How to complete this task
For each line below that holds "Heavyweight", return the line as it stands.
----- Supplied records
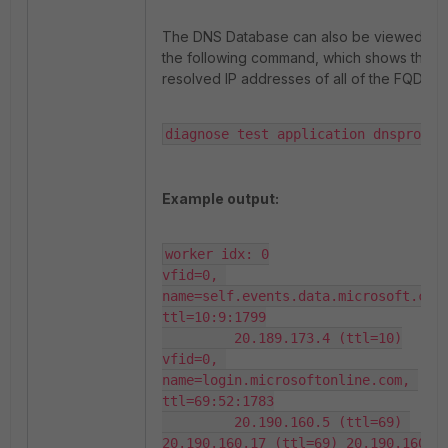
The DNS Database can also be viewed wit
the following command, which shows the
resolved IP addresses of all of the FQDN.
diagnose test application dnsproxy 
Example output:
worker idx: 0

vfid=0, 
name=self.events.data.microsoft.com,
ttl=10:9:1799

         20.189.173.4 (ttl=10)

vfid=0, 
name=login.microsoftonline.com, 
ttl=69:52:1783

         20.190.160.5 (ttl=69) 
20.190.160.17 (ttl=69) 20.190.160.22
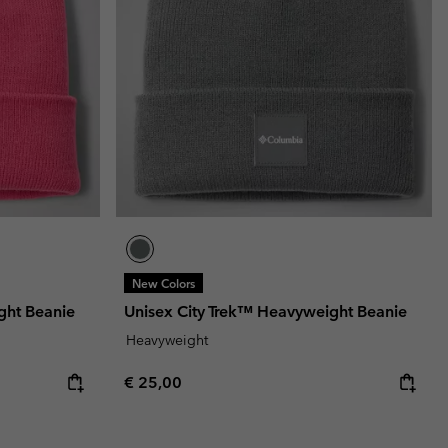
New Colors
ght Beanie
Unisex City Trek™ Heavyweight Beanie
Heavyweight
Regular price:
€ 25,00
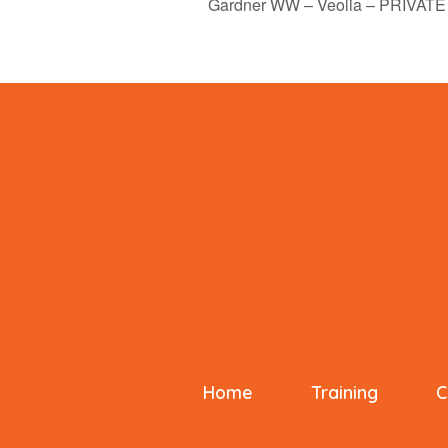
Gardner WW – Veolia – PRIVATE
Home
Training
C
----------
Solution
Unisex City Trek™ Heavyweight Beanie
Heavyweight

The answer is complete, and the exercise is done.